Quasi-flat Zone Hierarchies. Given a graph \(G = (V,E)\), let w be a map from E into the set \(\mathbb {R}\) of real numbers. For any edge u of G, the value w(u) is called the weight of u (for w), and the pair (Gw) is called an edge-weighted graph. We now make from an edge-weighted graph a series of connected-component partitions, which constitutes a hierarchy. Such a hierarchy is called a quasi-flat zone hierarchy of (Gw) and the quasi-flat zone hierarchy transform is a bijection between the hierarchies and a subset of the edge weighted graphs called the saliency maps [4]. Hence, any edge-weighted graph induces a quasi-flat zone hierarchy and any hierarchy \(\mathcal {H}\) can be represented by an edge-weighted graph whose quasi-flat zone hierarchy is precisely \(\mathcal {H}\) [4]. This bijection allows us to handle quasi-flat zone hierarchies through edge-weighted graphs.

Given an edge-weighted graph (Gw), let X be a subgraph of G and let \(\lambda \) be a value of \(\mathbb {R}\). The \(\lambda \)-level edge set of X for w is defined by \(w_{\lambda }(X)=\{ u \in E(X) \mid w(u) < \lambda \}\), and the \(\lambda \)-level graph of X for w is defined as the subgraph \(w^{V}_{\lambda }(X)\) of X such that \(w^{V}_{\lambda }(X) = (V(X), w_{\lambda }(X))\). Then, the connected-component partition \(\mathbf {C}(w^{V}_{\lambda }(X))\) induced by \(w^{V}_{\lambda }(X)\) is called the \(\lambda \)-level partition of X for w.

As we consider only finite graphs and hierarchies, the set of considered level values is reduced to a finite subset of \(\mathbb {R}\) that is denoted by \(\mathbb {E}\) in the remaining parts of this article.
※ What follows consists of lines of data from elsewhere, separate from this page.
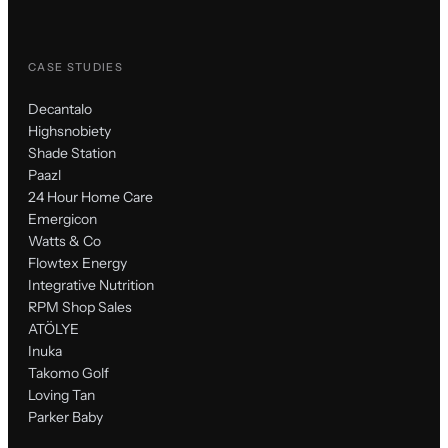
CASE STUDIES
Decantalo
Highsnobiety
Shade Station
Paazl
24 Hour Home Care
Emergicon
Watts & Co
Flowtex Energy
Integrative Nutrition
RPM Shop Sales
ATÖLYE
Inuka
Takomo Golf
Loving Tan
Parker Baby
In order to browse the values of this set and to round real values to values of \(\mathbb {E}\), we define, for any \(\lambda \in \mathbb {R}\): \(\text{ p }_{\mathbb {E}}\left( {\lambda } \right) = \max \{ \mu \in \mathbb {E} \cup \{-\infty \}\mid \mu < \lambda \}\), \(\text{ n }_{\mathbb {E}}\left( {\lambda } \right) = \min \{\mu \in \mathbb {E} \cup \{\infty \}\mid \mu > \lambda \}\) and \(\hat{\text{ n }}_{\mathbb {E}}\left( {\lambda } \right) = \min \{\mu \in \mathbb {E} \cup \{\infty \}\mid \mu \ge \lambda \}\).

Let (Gw) be an edge-weighted graph and let X be a subgraph of G. The sequence of all \(\lambda \)-level partitions of X for w, ordered by increasing value of \(\lambda \), is a hierarchy, defined by \(\mathcal {QFZ}(X,w) = (\mathbf C (w^{V}_{\lambda }(X)) \mid \lambda \in \mathbb {E} \cup \{\infty \})\), and called the quasi-flat zone hierarchy of X for w. Let \(\mathcal {H}\) be the quasi-flat zone hierarchy of G for w. Given a vertex x of G and a value \(\lambda \) in \(\mathbb {E}\), the region that contains x in the \(\lambda \)-level partition of the graph G is denoted by \(\mathcal {H}^{\lambda }_x\).

Let us consider a minimum spanning tree T of (Gw). It has been shown in [4] that \(\mathcal {QFZ}(T,w)\) of T for w is the same as \(\mathcal {QFZ}(G,w)\) of G for w. This indicates that the quasi-flat zone hierarchy for G can be handled by its minimum spanning tree.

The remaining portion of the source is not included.